We advocate for our members in forums like WIPO, the ILO, and UNESCO, and we regularly bring affiliates together to share information, experiences, and practical tools. We also support regions where performers are struggling to organize collectively. In short: shared strength, mutual support, and collective responsibility. A union connected internationally is better prepared to achieve progress and support its members abroad.
In a globalized context, why is it important for performers to have representation beyond their borders?
Because work and the decisions shaping it do not stop at borders. Performers are mobile workers in an integrated market, and many standards are decided at the European or global level.
FIA acts in international bodies like WIPO, where we secured the Beijing Treaty, establishing a global minimum standard for the economic and moral rights of audiovisual performers. This protects performers beyond Europe and is crucial against multinational companies seeking to exploit legal loopholes between countries. International solidarity is not a luxury: it’s a necessity.
What are FIA’s current priorities to foster collaboration among unions in different countries?
Collaboration doesn’t happen on its own; it must be driven, nurtured, and sometimes pushed. We bring affiliates together in meetings, working groups, and congresses, addressing issues like diversity, racial equality, disability, artificial intelligence, and training for young performers.
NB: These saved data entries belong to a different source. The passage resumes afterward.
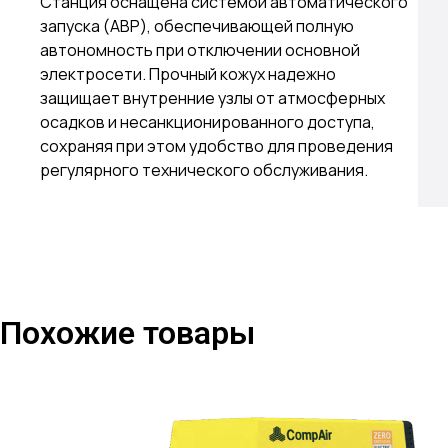
Станция оснащена системой автоматического
запуска (АВР), обеспечивающей полную
автономность при отключении основной
электросети. Прочный кожух надежно
защищает внутренние узлы от атмосферных
осадков и несанкционированного доступа,
сохраняя при этом удобство для проведения
регулярного технического обслуживания.
Похожие товары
A clear example is AI and dubbing. Right now, we are actively facilitating cross-border conversations to ensure that the concerns of dubbing performers outside the U.S. are clearly heard and addressed by our U.S. affiliate in the next round of AI-driven negotiations. This is international cooperation in its most concrete form: sometimes messy, often technical, and always absolutely necessary. It hasn’t always been smooth sailing, but there are enough battles waiting for us outside, no need to invent them inside.
The priority is to build trust and spaces for joint action: when performers face global challenges, collective strength is not just an option, it’s the only one that works.
What recent advances has FIA achieved in labor rights for actors in different regions of the world?
Performers are often not taken seriously precisely because they are artists. Many proudly identify as such, and rightly so, but policymakers have a bad habit of hearing “artist” and mentally translating it as “hobbyist.” When basic social protections or labor rights are requested, they are overlooked, as if performers don’t have rent to pay, families to support, or the minor inconvenience of aging.
A significant part of FIA’s work is to point this out and change the narrative, not only in the institutions where we advocate, but also within our own ranks. We have achieved artist status legislation in Colombia, Argentina, and Morocco, and in Europe, freelance performers are allowed to negotiate minimum fees without being treated as a cartel. In South Africa, we supported the extension of minimum benefits without recognized employment ties. Progress is slow and rarely glamorous, but region by region, the message is finally getting through: acting is work, performers are workers, and labor rights do not magically disappear just because the job involves a script, a spotlight, or a camera.